A eukaryotic expression cassette comprises regulatory sequences that are able to control the expression of an open reading frame in a eukaryotic cell, preferably a promoter and a polyadenylation signal. Promoters and polyadenylation signals included in the eukaryotic expression cassette comprised by the Salmonella typhi Ty21a strain of the present invention are preferably selected to be functional within the cells of the subject to be immunized. Examples of suitable promoters, especially for the production of a DNA vaccine for humans, include but are not limited to promoters from Cytomegalovirus (CMV), such as the strong CMV immediate early promoter, Simian Virus 40 (SV40), Mouse Mammary Tumor Virus (MMTV), Human Immunodeficiency Virus (HIV), such as the HIV Long Terminal Repeat (LTR) promoter, Moloney virus, Epstein Barr Virus (EBV), and from Rous Sarcoma Virus (RSV), the synthetic CAG promoter composed of the CMV early enhancer element, the promoter, the first exon and the first intron of chicken beta-actin gene and the splice acceptor of the rabbit beta globin gene, as well as promoters from human genes such as human actin, human myosin, human hemoglobin, human muscle creatine, and human metallothionein. In a particular embodiment, the eukaryotic expression cassette contains the CMV promoter. In the context of the present invention, the term “CMV promoter” refers to the strong immediate-early cytomegalovirus promoter.
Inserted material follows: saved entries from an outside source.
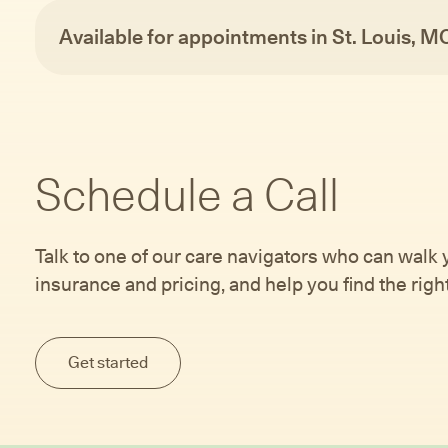
Available for appointments in St. Louis, M
Schedule a Call
Talk to one of our care navigators who can walk
insurance and pricing, and help you find the right 
Get started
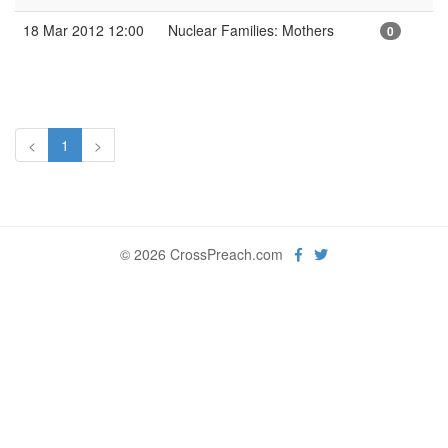
18 Mar 2012 12:00
Nuclear Families: Mothers
0
<
1
>
© 2026 CrossPreach.com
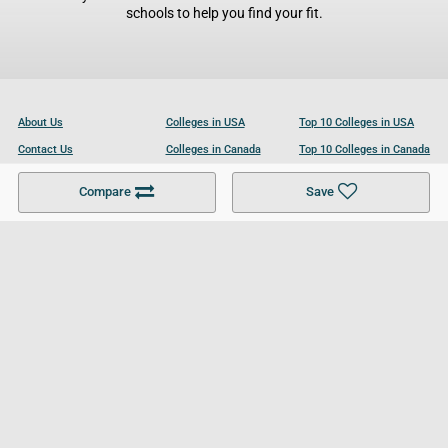
schools to help you find your fit.
About Us
Colleges in USA
Top 10 Colleges in USA
Contact Us
Colleges in Canada
Top 10 Colleges in Canada
Become a Partner
Colleges in UK
Top 10 Colleges in UK
Compare
Save
For Businesses
Cookies Policy
Privacy Policy
Terms and Conditions
Help and Resources
Site Search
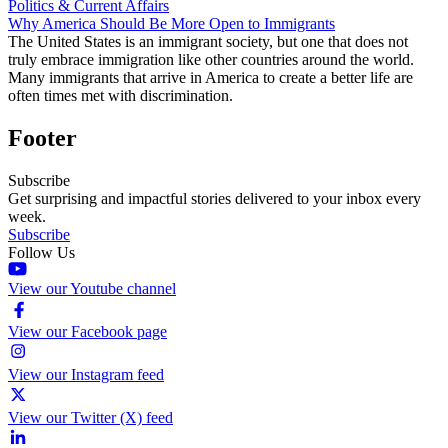
Politics & Current Affairs
Why America Should Be More Open to Immigrants
The United States is an immigrant society, but one that does not
truly embrace immigration like other countries around the world.
Many immigrants that arrive in America to create a better life are
often times met with discrimination.
Footer
Subscribe
Get surprising and impactful stories delivered to your inbox every
week.
Subscribe
Follow Us
View our Youtube channel
View our Facebook page
View our Instagram feed
View our Twitter (X) feed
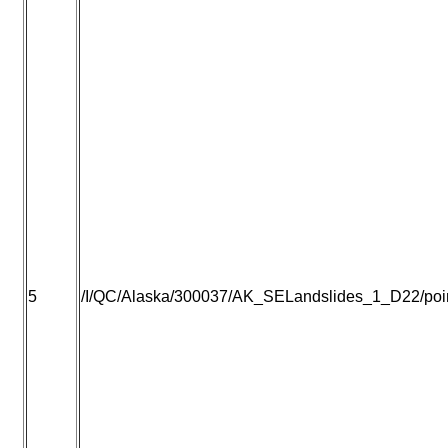
5
/I/QC/Alaska/300037/AK_SELandslides_1_D22/point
Examples of suitable polyadenylation signals, especially for the production of a DNA vaccine for humans, include but are not limited to the bovine growth hormone (BGH) polyadenylation site, SV40 polyadenylation signals and LTR polyadenylation signals. In a particular embodiment, the eukaryotic expression cassette comprised by the Salmonella typhi Ty21a strain of the present invention comprises the BGH polyadenylation site.


In addition to the regulatory elements required for expression of the heterologous polypeptide, like a promoter and a polyadenylation signal, other elements can also be included in the eukaryotic expression cassette. Such additional elements include enhancers. The enhancer can be, for example, the enhancer of human actin, human myosin, human hemoglobin, human muscle creatine and viral enhancers such as those from CMV, RSV and EBV.
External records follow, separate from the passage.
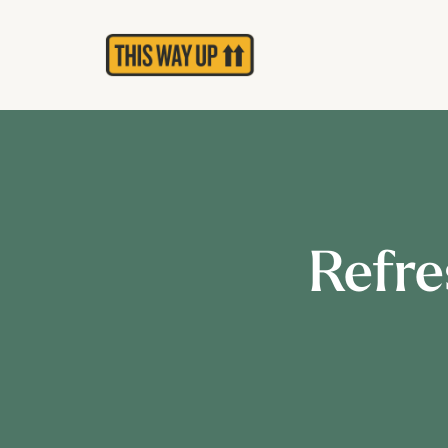
Refre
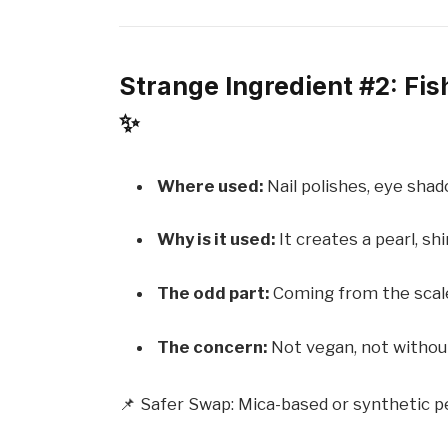
Strange Ingredient #2: Fi
✨
Where used:
Nail polishes, eye shad
Why is it used:
It creates a pearl, shi
The odd part:
Coming from the scales
The concern:
Not vegan, not without
📌 Safer Swap: Mica-based or synthetic pe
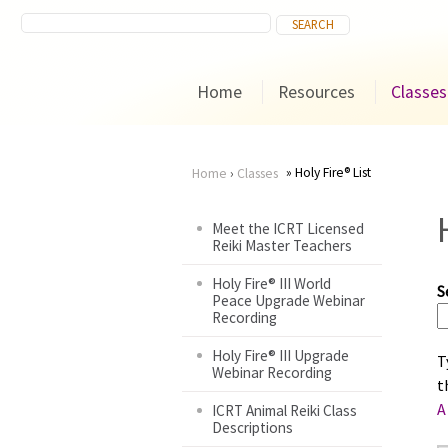
Home
Resources
Classes
Holy Fire® List
Home
›
Classes
You
Meet the ICRT Licensed
Reiki Master Teachers
are
Holy Fire® III World
S
here
Peace Upgrade Webinar
Recording
Holy Fire® III Upgrade
T
Webinar Recording
t
A
ICRT Animal Reiki Class
Descriptions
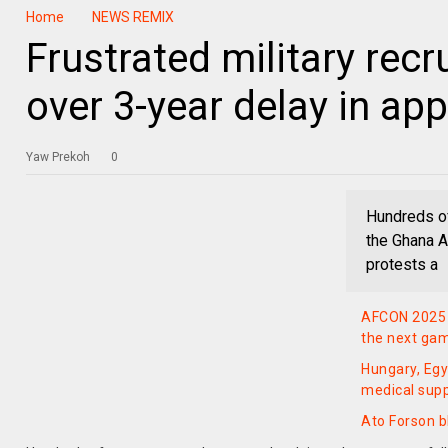
Home
NEWS REMIX
Frustrated military rec
over 3-year delay in ap
Yaw Prekoh
0
Hundreds o
the Ghana A
protests a
AFCON 2025 q
the next ga
Hungary, Egy
medical suppo
Ato Forson 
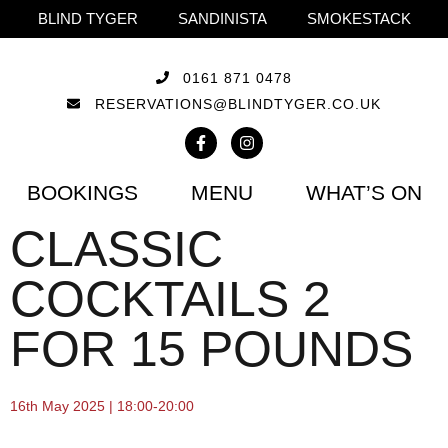
BLIND TYGER
SANDINISTA
SMOKESTACK
0161 871 0478
RESERVATIONS@BLINDTYGER.CO.UK
BOOKINGS
MENU
WHAT’S ON
CLASSIC
COCKTAILS 2
FOR 15 POUNDS
16th May 2025 | 18:00-20:00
Regulatory sequences and codons are generally species dependent, so in order to maximize protein production, the regulatory sequences and codons are preferably selected to be effective in the species to be immunized. The person skilled in the art can produce recombinant DNA molecules that are functional in a given subject species, as for example a human subject.


In particular embodiments, the DNA molecule or the DNA molecule comprising the at least one eukaryotic expression cassette comprise an antibiotic resistance gene, such as the kanamycin antibiotic resistance gene, an ori, such as the pMB1 ori or the pUC, and a strong promoter, such as a CMV promoter. In particular embodiments, the recombinant DNA molecule or the DNA molecule comprising the at least one eukaryotic expression cassette is a plasmid, such as a plasmid based on or derived from the commercially available pVAX1™ expression plasmid (Invitrogen, San Diego, Calif.).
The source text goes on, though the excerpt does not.